## Problem
Retype the entries below word for word, leaving out every picture.

## Supplied records
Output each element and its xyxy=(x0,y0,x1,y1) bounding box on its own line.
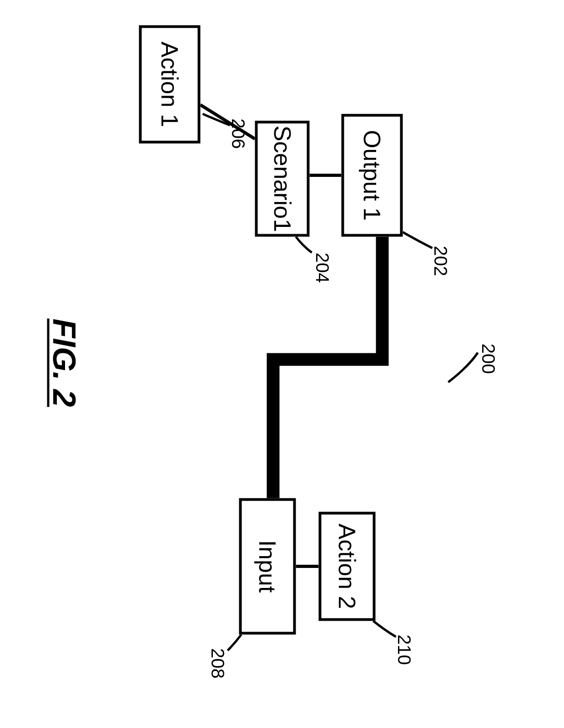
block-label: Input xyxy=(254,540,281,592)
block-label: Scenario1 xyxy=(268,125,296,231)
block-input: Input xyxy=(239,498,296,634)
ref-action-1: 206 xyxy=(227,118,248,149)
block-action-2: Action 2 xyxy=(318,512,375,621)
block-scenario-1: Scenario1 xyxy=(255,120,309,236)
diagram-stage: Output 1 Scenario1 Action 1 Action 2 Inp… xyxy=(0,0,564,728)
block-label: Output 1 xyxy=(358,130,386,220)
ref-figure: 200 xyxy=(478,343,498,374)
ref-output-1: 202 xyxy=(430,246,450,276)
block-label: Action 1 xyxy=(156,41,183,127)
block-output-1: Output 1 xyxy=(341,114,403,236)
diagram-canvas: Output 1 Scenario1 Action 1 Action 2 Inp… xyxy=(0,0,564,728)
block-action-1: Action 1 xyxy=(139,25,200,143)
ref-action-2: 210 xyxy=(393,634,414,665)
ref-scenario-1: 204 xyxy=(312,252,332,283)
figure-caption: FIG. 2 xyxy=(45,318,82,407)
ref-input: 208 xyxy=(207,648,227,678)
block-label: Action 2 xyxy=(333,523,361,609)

## Output below
Output each element and its xyxy=(x0,y0,x1,y1) bounding box on its own line.
block-label: Input xyxy=(254,540,281,592)
block-label: Scenario1 xyxy=(268,125,296,231)
block-input: Input xyxy=(239,498,296,634)
ref-action-1: 206 xyxy=(227,118,248,149)
block-action-2: Action 2 xyxy=(318,512,375,621)
block-scenario-1: Scenario1 xyxy=(255,120,309,236)
diagram-stage: Output 1 Scenario1 Action 1 Action 2 Inp… xyxy=(0,0,564,728)
block-label: Output 1 xyxy=(358,130,386,220)
ref-figure: 200 xyxy=(478,343,498,374)
ref-output-1: 202 xyxy=(430,246,450,276)
block-label: Action 1 xyxy=(156,41,183,127)
block-output-1: Output 1 xyxy=(341,114,403,236)
diagram-canvas: Output 1 Scenario1 Action 1 Action 2 Inp… xyxy=(0,0,564,728)
block-action-1: Action 1 xyxy=(139,25,200,143)
ref-action-2: 210 xyxy=(393,634,414,665)
ref-scenario-1: 204 xyxy=(312,252,332,283)
figure-caption: FIG. 2 xyxy=(45,318,82,407)
ref-input: 208 xyxy=(207,648,227,678)
block-label: Action 2 xyxy=(333,523,361,609)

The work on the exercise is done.